Tile-based Rasterization in Nvidia GPUs

Discussion in 'Architecture and Products' started by dkanter, Aug 1, 2016.

  1. dkanter

    Regular

    Joined:
    Jan 19, 2008
    Messages:
    360
    Likes Received:
    20
    http://www.realworldtech.com/tile-based-rasterization-nvidia-gpus/

    Starting with the Maxwell GM20x architecture, Nvidia high-performance GPUs have borrowed techniques from low-power mobile graphics architectures. Specifically, Maxwell and Pascal use tile-based immediate-mode rasterizers that buffer pixel output, instead of conventional full-screen immediate-mode rasterizers. Using simple DirectX shaders, we demonstrate the tile-based rasterization in Nvidia’s Maxwell and Pascal GPUs and contrast this behavior to the immediate-mode rasterizer used by AMD.
     
    Alexko, Heinrich04, Razor1 and 12 others like this.
  2. Kaarlisk

    Regular Newcomer Subscriber

    Joined:
    Mar 22, 2010
    Messages:
    293
    Likes Received:
    49
  3. Rodéric

    Rodéric a.k.a. Ingenu
    Moderator Veteran

    Joined:
    Feb 6, 2002
    Messages:
    3,986
    Likes Received:
    847
    Location:
    Planet Earth.
    That wouldn't be very useful as it's basically commenting what's shown on screen ^^
    nVidia is using some kind of tiling in its newest GPU explaining the gain in efficiency (power & occupancy) pretty much.
     
    #3 Rodéric, Aug 1, 2016
    Last edited: Aug 2, 2016
    Alexko likes this.
  4. trinibwoy

    trinibwoy Meh
    Legend

    Joined:
    Mar 17, 2004
    Messages:
    10,430
    Likes Received:
    433
    Location:
    New York
    Great video but (we thought) we knew this already :)

     
    pharma, Arun, Razor1 and 2 others like this.
  5. sebbbi

    Veteran

    Joined:
    Nov 14, 2007
    Messages:
    2,924
    Likes Received:
    5,288
    Location:
    Helsinki, Finland
    I would assume that the tile size matches the ROP cache size. However Nvidia hardware doesn't have dedicated ROP caches, so I'd assume that the tile buffer resizes on L2 cache (where they usually keep the ROP outputs). Did you pixel count the tile sizes? My guess would be something between [32x32, 128x128] as that's close to the footprint of traditional ROP caches.

    Some years ago I did ROP cache experiments with AMD GCN (7970) in order to optimize particle rendering. GCN has dedicated ROP caches (16 KB color, 4 KB depth). In my experiment I split the rendering to 64x64 tiles (= 16 KB). This resulted in huge memory bandwidth savings (and over 100% performance increase), especially when the overdraw was large (lots of full screen alpha blended particles close to the camera). You can certainly get big bandwidth advantages also on AMD hardware, as long as you sort your workload (by screen locality) before submitting it.

    It's hard to draw 100% accurate conclusions from the results. This doesn't yet prove whether Nvidia is just buffering some work + reordering on fly to reach better ROP cache hit ratio, or whether they actually do hidden surface removal as well (saving pixel shader invocations in addition to bandwidth). This particular test shader doesn't allow the GPU to perform any hidden surface removal, since it increases an atomic counter (it has a side effect).

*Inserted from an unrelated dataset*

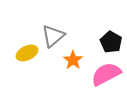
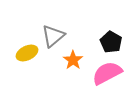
pink semicircle: moved 1 px right, 1 px up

    To test HSR, you'd have to enable z-buffering (or stencil) and use [earlydepthstencil] tag in the pixel shader. This tag allows the GPU to skip shading the pixel even when it has side effects (DX documentation is incorrect about this). Submit triangles in back-to-front order to ensure that early depth doesn't cull anything with immediate mode rendering. I would be interested to see whether this results in zero overdraw on Maxwell/Kepler (in this simple test with some overlapping triangles and also with higher triangle counts).

    It would also be interesting to know how many (vertex output) attributes fit to the buffer.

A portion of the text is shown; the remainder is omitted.